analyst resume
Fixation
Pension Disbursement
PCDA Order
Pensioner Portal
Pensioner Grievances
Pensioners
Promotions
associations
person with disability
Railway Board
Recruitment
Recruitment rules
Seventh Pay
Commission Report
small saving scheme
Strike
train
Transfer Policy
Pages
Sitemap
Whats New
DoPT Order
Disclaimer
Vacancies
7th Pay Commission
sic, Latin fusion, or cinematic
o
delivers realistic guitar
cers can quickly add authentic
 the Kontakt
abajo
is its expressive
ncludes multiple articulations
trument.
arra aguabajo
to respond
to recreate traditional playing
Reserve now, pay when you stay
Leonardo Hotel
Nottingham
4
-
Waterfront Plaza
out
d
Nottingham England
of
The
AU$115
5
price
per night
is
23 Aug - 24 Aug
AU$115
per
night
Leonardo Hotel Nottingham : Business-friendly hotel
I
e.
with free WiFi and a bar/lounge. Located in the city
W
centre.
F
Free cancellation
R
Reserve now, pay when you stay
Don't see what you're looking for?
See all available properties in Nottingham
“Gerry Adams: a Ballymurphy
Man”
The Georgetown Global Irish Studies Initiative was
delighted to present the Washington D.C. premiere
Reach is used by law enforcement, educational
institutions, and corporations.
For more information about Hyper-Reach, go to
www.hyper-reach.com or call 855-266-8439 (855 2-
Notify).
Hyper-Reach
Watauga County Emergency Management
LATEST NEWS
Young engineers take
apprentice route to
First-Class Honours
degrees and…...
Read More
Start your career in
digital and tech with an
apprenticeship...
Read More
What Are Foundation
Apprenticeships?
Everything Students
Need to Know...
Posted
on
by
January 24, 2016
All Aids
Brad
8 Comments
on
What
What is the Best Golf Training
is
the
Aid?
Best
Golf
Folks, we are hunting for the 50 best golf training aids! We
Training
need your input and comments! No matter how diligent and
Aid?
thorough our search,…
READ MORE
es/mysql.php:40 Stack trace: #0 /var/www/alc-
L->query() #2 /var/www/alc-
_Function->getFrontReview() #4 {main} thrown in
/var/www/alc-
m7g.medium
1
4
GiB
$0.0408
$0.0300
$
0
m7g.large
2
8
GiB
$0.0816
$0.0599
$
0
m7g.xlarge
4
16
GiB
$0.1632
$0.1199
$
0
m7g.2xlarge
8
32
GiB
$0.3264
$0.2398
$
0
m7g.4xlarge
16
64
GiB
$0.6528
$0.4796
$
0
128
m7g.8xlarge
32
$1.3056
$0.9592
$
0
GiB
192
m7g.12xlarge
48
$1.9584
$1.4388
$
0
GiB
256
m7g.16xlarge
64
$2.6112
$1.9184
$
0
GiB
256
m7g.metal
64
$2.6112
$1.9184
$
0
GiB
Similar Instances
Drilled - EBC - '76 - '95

Task to carry out —
Sift through the entries and copy every line with "Leonardo".

Result of this task —
Leonardo Hotel
Leonardo Hotel Nottingham : Business-friendly hotel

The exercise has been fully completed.